● Records supplied
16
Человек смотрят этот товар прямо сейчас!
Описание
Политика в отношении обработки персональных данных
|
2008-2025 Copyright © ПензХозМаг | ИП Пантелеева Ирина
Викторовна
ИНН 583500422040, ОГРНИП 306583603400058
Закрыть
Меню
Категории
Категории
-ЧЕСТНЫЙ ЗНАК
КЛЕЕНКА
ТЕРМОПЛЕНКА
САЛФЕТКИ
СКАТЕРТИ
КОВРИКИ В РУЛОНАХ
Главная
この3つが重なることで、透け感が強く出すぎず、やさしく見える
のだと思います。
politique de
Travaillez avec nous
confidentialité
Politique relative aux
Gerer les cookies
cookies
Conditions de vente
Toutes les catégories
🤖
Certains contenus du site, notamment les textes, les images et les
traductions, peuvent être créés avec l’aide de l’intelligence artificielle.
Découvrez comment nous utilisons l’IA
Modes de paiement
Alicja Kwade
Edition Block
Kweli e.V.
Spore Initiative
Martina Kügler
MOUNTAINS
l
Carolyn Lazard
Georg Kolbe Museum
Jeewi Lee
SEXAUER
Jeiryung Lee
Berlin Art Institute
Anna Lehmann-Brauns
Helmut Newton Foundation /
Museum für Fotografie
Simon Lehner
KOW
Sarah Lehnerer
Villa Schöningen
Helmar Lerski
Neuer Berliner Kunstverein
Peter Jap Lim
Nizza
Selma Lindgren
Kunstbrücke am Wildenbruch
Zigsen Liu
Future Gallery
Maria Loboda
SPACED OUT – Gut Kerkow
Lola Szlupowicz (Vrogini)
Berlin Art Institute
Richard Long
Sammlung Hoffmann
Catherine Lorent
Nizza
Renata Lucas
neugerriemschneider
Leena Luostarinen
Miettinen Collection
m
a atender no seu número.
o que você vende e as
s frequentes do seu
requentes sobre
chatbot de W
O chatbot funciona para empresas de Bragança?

● Work task
The required output is the line containing "Future Gallery" through the last line of the records above, each copied exactly and nothing more.

● Response to this exercise
Future Gallery
Maria Loboda
SPACED OUT – Gut Kerkow
Lola Szlupowicz (Vrogini)
Berlin Art Institute
Richard Long
Sammlung Hoffmann
Catherine Lorent
Nizza
Renata Lucas
neugerriemschneider
Leena Luostarinen
Miettinen Collection
m
a atender no seu número.
o que você vende e as
s frequentes do seu
requentes sobre
chatbot de W
O chatbot funciona para empresas de Bragança?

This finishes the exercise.